# grand river catfish question



## fishawn 1 (Feb 9, 2011)

could anyone please tell me when the flathead start showing up in grand rapids . i have never had a chance to fish the grand at 6th street dam and thought i would make a trip and try for catfish do most people fish from shore? Or is a boat a better way to go like i said i have never fished the grand so i do not know the river i do have a river boat a 1652 with a short shaft but i dont know the water and hate hitting rocks can some one help me out thanks


----------



## Catfishingfreak (Sep 6, 2008)

fishawn 1 said:


> could anyone please tell me when the flathead start showing up in grand rapids . i have never had a chance to fish the grand at 6th street dam and thought i would make a trip and try for catfish do most people fish from shore? Or is a boat a better way to go like i said i have never fished the grand so i do not know the river i do have a river boat a 1652 with a short shaft but i dont know the water and hate hitting rocks can some one help me out thanks


Check your PM


----------



## Oldgrandman (Nov 16, 2004)

This is a trout fishing forum. I realize that mudcats have an adipose fin but come on..... :lol:

With that said, the water is high so the big cats will be harder to target. Find the eddies and slow spots. They should be in now. 
Beat up a bluegill so it is "juicing" some but alive for bait fishing, but I always get them when tossing jigs or minnow imitating baits around for eyes this time of year and right into summer...


----------



## fishawn 1 (Feb 9, 2011)

my bad oldgrandass-- forum said south west mi streams and rivers nothing about what type of fish a sportsman had to target if i had not been told so many BAD stories about trying to fish steelhead at 6th street in spring i would have been fishing it for years and so you know i like catfish thanks for telling me how to catch one! thing is if i thought i would run into more people that think like you i would rather stay home and tie flies .


----------



## axisgear (Jan 24, 2007)

He meant no offense.
The flats start getting good now.Live baits work best in the heat of summer,but I find cut bait works best now. I don't put much stock in fishing flatheads in GR,but a mile or two down or up is usually the ticket for consistent action. 

Tight lines.

Shawn.

If you have any questions don't hesitate to send me a PM.
http://www.facebook.com/photo.php?f....144275198942667.18900.100000805629999&type=1


----------



## diztortion (Sep 6, 2009)

fishawn 1 said:


> my bad oldgrandass-- forum said south west mi streams and rivers nothing about what type of fish a sportsman had to target if i had not been told so many BAD stories about trying to fish steelhead at 6th street in spring i would have been fishing it for years and so you know i like catfish thanks for telling me how to catch one! thing is if i thought i would run into more people that think like you i would rather stay home and tie flies .

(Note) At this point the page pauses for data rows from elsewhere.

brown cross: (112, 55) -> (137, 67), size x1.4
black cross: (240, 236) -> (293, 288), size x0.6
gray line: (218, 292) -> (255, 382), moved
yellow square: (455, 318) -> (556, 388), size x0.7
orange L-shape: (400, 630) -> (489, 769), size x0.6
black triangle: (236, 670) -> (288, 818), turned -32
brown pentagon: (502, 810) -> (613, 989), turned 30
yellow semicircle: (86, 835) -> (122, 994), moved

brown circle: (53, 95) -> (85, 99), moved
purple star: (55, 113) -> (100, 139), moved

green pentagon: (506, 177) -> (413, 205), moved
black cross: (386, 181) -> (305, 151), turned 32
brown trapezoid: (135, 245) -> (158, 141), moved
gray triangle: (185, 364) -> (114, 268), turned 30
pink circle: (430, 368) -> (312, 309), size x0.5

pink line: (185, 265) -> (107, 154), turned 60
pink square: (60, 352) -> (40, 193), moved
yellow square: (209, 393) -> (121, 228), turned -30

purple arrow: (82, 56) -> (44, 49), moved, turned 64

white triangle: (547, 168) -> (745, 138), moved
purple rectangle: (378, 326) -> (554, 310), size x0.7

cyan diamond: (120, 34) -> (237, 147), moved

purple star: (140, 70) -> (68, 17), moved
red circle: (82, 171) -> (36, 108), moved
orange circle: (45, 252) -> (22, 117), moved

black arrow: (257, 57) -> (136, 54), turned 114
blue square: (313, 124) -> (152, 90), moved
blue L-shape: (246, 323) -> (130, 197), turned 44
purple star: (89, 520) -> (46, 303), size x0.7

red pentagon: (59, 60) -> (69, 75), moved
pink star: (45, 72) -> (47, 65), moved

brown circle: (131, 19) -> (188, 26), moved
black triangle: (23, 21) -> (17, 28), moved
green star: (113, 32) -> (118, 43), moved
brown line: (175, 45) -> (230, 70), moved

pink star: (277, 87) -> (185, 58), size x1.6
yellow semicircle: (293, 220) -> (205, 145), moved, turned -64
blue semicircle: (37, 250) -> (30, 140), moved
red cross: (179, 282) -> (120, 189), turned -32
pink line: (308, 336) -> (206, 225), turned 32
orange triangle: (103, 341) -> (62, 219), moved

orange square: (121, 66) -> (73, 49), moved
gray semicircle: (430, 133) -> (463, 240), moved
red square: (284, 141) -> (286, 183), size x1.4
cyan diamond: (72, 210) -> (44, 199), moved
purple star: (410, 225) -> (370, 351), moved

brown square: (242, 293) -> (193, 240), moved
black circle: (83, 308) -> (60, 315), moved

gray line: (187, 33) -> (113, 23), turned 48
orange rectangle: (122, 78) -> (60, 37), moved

 The Michigan Sportsman Forums > MichiganTroutStreams.com > South West Michigan Streams and Rivers 

:lol:

I think it was wee bit later in the year when I was with OGM and a stupid channel busted up a shad rap...


----------



## Oldgrandman (Nov 16, 2004)

fishawn 1 said:


> my bad oldgrandass-- forum said south west mi streams and rivers nothing about what type of fish a sportsman had to target if i had not been told so many BAD stories about trying to fish steelhead at 6th street in spring i would have been fishing it for years and so you know i like catfish thanks for telling me how to catch one! thing is if i thought i would run into more people that think like you i would rather stay home and tie flies .


:lol: Yeah, I was just making a joke. Nothing to get uptight about, I really didn't mean any offense. 
But yeah, this is a trout fishing forum. A lot of catfish guys do not fish for trout and this may not be the best place for your questions. It has nothing to do with the way I think. Thats just how it is. Get where I was coming from now?
I like ballting those big brutes also. This high water is good for em early in the season. Or stay home, makes little difference to me. Try and help a guy...:SHOCKED:


----------



## fishawn 1 (Feb 9, 2011)

TROUT STREAM I UNDERSTAND i was not trying to offend anyone on this forum when i asked about flatheads in the river no offense forgive and forget michigan has a lot to offer a sportsmen and i try to enjoy as much as i can when im in the lower 48 enough said have a good day!


----------



## JFritz (Mar 10, 2009)

This is a forum for Trout Streams / Rivers. 

That does not specify strictly 1 type of fishing but fishing on those specific types of rivers.

That does include walleye and cat fishing.


----------



## Oldgrandman (Nov 16, 2004)

Right, wasn't trying to play forum policeman. Made a little funny, indicated by the laughing emoticon.....lesson learnt.

Probably should have just originally posted 'Boat-Shore-Bridge-Wall, come and get em! Few hazards right now just those associated with high water.'


----------



## troutguy26 (Apr 28, 2011)

Wow interesting read. I think I heard they use whole chickens for bait with broomsticks for poles down there for catfish. Hope that helps. Lol


----------